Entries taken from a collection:
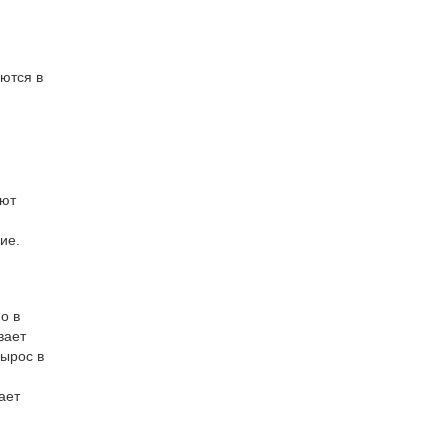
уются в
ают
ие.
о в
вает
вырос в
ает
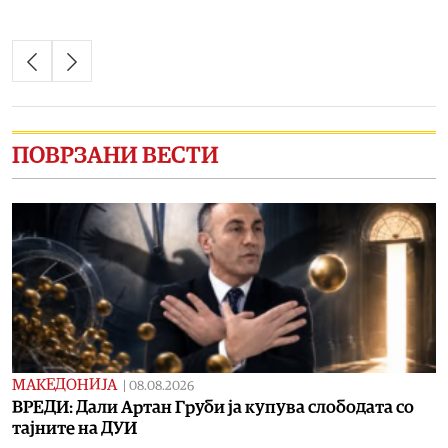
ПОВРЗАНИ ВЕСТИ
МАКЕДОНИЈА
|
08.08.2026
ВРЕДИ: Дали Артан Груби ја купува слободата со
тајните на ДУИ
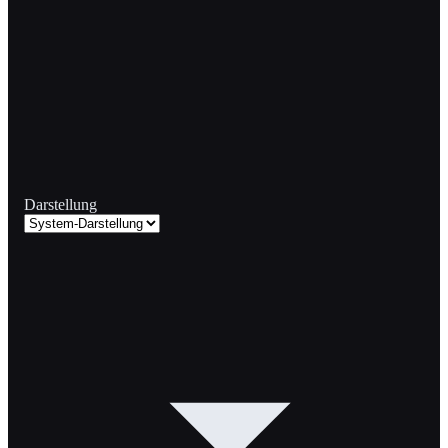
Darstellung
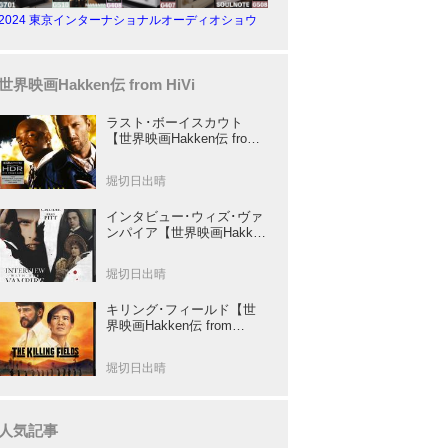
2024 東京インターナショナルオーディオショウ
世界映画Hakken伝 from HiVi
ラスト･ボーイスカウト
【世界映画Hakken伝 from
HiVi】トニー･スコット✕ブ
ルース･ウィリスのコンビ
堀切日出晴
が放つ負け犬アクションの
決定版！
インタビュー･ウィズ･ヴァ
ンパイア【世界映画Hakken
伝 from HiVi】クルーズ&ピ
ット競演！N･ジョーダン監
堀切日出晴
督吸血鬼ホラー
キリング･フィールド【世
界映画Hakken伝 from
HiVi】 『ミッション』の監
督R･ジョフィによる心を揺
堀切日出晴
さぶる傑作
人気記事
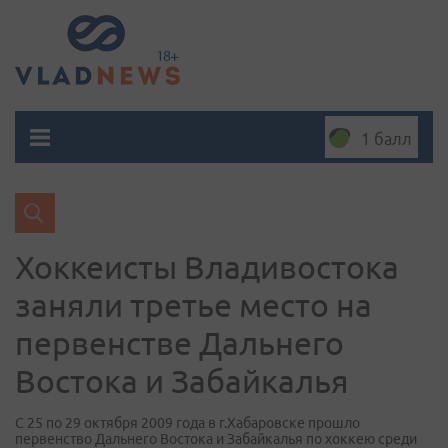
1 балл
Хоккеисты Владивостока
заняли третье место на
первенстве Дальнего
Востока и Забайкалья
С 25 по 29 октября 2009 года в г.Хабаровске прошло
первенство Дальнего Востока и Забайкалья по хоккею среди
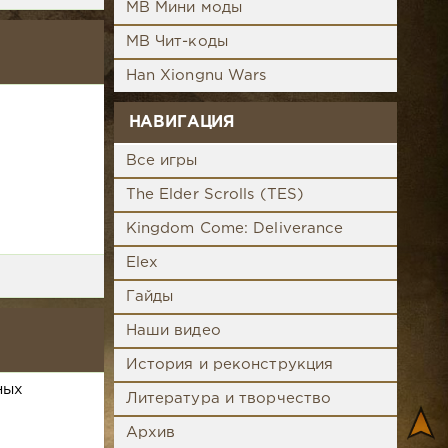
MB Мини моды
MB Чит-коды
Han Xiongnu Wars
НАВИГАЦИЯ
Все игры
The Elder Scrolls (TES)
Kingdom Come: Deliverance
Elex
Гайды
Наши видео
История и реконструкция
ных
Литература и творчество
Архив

WHAT THIS TASK INVOLVES —
Repeat each line of the records exactly, dropping the pictures.

EXERCISE RESPONSE —
уются в
ают
ие.
о в
вает
вырос в
ает
ПОВРЗАНИ ВЕСТИ
МАКЕДОНИЈА
|
08.08.2026
ВРЕДИ: Дали Артан Груби ја купува слободата со
тајните на ДУИ
Darstellung
2024 東京インターナショナルオーディオショウ
世界映画Hakken伝 from HiVi
ラスト･ボーイスカウト
【世界映画Hakken伝 from
HiVi】トニー･スコット✕ブ
ルース･ウィリスのコンビ
堀切日出晴
が放つ負け犬アクションの
決定版！
インタビュー･ウィズ･ヴァ
ンパイア【世界映画Hakken
伝 from HiVi】クルーズ&ピ
ット競演！N･ジョーダン監
堀切日出晴
督吸血鬼ホラー
キリング･フィールド【世
界映画Hakken伝 from
HiVi】 『ミッション』の監
督R･ジョフィによる心を揺
堀切日出晴
さぶる傑作
人気記事
1 балл
Хоккеисты Владивостока
заняли третье место на
первенстве Дальнего
Востока и Забайкалья
С 25 по 29 октября 2009 года в г.Хабаровске прошло
первенство Дальнего Востока и Забайкалья по хоккею среди
MB Мини моды
MB Чит-коды
Han Xiongnu Wars
НАВИГАЦИЯ
Все игры
The Elder Scrolls (TES)
Kingdom Come: Deliverance
Elex
Гайды
Наши видео
История и реконструкция
ных
Литература и творчество
Архив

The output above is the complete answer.